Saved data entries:
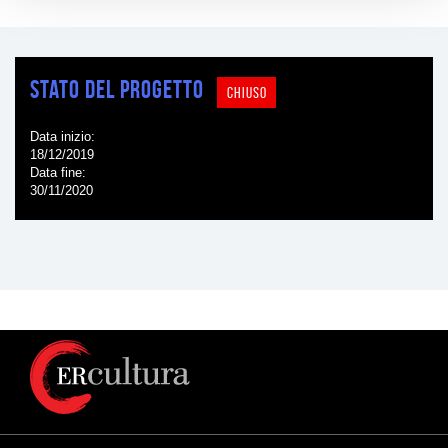
Stato del progetto
CHIUSO
Data inizio
18/12/2019
Data fine
30/11/2020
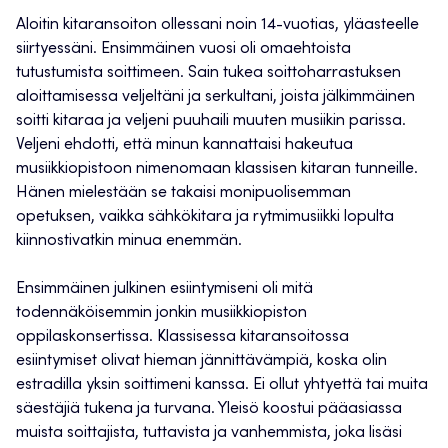
Aloitin kitaransoiton ollessani noin 14-vuotias, yläasteelle
siirtyessäni. Ensimmäinen vuosi oli omaehtoista
tutustumista soittimeen. Sain tukea soittoharrastuksen
aloittamisessa veljeltäni ja serkultani, joista jälkimmäinen
soitti kitaraa ja veljeni puuhaili muuten musiikin parissa.
Veljeni ehdotti, että minun kannattaisi hakeutua
musiikkiopistoon nimenomaan klassisen kitaran tunneille.
Hänen mielestään se takaisi monipuolisemman
opetuksen, vaikka sähkökitara ja rytmimusiikki lopulta
kiinnostivatkin minua enemmän.
Ensimmäinen julkinen esiintymiseni oli mitä
todennäköisemmin jonkin musiikkiopiston
oppilaskonsertissa. Klassisessa kitaransoitossa
esiintymiset olivat hieman jännittävämpiä, koska olin
estradilla yksin soittimeni kanssa. Ei ollut yhtyettä tai muita
säestäjiä tukena ja turvana. Yleisö koostui pääasiassa
muista soittajista, tuttavista ja vanhemmista, joka lisäsi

▶ _What to work on_: Print exactly the lines running from the start of the entries above to the line with "säestäjiä tukena ja", both included; leave out any pictures.

▶ _Response area_:
Stato del progetto
CHIUSO
Data inizio
18/12/2019
Data fine
30/11/2020
Aloitin kitaransoiton ollessani noin 14-vuotias, yläasteelle
siirtyessäni. Ensimmäinen vuosi oli omaehtoista
tutustumista soittimeen. Sain tukea soittoharrastuksen
aloittamisessa veljeltäni ja serkultani, joista jälkimmäinen
soitti kitaraa ja veljeni puuhaili muuten musiikin parissa.
Veljeni ehdotti, että minun kannattaisi hakeutua
musiikkiopistoon nimenomaan klassisen kitaran tunneille.
Hänen mielestään se takaisi monipuolisemman
opetuksen, vaikka sähkökitara ja rytmimusiikki lopulta
kiinnostivatkin minua enemmän.
Ensimmäinen julkinen esiintymiseni oli mitä
todennäköisemmin jonkin musiikkiopiston
oppilaskonsertissa. Klassisessa kitaransoitossa
esiintymiset olivat hieman jännittävämpiä, koska olin
estradilla yksin soittimeni kanssa. Ei ollut yhtyettä tai muita
säestäjiä tukena ja turvana. Yleisö koostui pääasiassa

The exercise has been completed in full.